• DATA TO USE:
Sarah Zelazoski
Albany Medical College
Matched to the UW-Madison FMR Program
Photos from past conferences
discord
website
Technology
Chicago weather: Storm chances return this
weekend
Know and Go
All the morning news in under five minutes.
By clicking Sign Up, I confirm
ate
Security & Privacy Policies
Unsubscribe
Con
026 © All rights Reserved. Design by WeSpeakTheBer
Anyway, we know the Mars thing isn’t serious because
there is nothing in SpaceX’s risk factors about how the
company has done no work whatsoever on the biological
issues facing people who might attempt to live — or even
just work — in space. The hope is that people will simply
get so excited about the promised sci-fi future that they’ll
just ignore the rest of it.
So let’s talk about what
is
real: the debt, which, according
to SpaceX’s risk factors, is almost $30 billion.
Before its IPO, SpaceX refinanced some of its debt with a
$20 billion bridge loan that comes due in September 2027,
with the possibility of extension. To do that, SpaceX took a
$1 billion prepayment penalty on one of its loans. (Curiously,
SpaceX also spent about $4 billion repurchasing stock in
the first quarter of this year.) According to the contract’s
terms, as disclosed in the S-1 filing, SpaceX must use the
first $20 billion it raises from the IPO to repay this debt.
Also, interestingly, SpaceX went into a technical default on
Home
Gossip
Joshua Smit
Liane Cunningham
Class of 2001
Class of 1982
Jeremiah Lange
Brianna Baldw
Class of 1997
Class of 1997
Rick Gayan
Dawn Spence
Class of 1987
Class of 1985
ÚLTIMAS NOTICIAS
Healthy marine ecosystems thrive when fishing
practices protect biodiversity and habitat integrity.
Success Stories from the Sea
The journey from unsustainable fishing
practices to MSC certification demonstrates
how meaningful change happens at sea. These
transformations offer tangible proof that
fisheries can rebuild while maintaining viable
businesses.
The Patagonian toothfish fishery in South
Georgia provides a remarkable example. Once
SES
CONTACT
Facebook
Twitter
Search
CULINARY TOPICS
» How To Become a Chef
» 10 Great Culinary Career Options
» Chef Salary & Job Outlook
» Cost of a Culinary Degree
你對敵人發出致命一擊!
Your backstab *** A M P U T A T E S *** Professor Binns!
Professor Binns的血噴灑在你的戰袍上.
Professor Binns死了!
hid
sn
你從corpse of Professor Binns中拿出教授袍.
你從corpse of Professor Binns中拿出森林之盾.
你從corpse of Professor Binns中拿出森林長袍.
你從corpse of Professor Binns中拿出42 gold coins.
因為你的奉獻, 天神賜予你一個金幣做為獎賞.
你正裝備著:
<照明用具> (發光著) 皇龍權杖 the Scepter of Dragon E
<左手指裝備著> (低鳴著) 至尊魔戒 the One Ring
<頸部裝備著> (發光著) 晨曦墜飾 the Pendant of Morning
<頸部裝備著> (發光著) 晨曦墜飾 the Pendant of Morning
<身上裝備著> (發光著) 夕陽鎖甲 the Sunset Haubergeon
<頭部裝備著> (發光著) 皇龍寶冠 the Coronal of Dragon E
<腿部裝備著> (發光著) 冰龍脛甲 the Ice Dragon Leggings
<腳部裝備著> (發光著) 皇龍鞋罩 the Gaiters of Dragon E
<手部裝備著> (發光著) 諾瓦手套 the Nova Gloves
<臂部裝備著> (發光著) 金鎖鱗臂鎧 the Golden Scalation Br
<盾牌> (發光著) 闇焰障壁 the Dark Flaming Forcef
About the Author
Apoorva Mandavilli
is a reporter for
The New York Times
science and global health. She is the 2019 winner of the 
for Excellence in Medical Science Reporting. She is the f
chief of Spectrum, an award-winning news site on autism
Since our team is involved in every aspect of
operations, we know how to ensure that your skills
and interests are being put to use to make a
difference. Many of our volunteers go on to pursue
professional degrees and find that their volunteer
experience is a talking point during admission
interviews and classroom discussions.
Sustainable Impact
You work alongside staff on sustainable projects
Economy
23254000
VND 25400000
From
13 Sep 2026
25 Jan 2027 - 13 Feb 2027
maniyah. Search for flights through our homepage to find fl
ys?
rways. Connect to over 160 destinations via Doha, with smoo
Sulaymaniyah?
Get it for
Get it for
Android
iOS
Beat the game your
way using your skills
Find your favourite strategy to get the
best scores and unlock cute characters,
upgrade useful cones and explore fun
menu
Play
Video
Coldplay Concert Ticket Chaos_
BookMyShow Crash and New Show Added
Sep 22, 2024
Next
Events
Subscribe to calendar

• PROBLEM TO WORK ON: Copy all lines of the listing above that contain the string "people".

• ANSWER SECTION:
issues facing people who might attempt to live — or even
just work — in space. The hope is that people will simply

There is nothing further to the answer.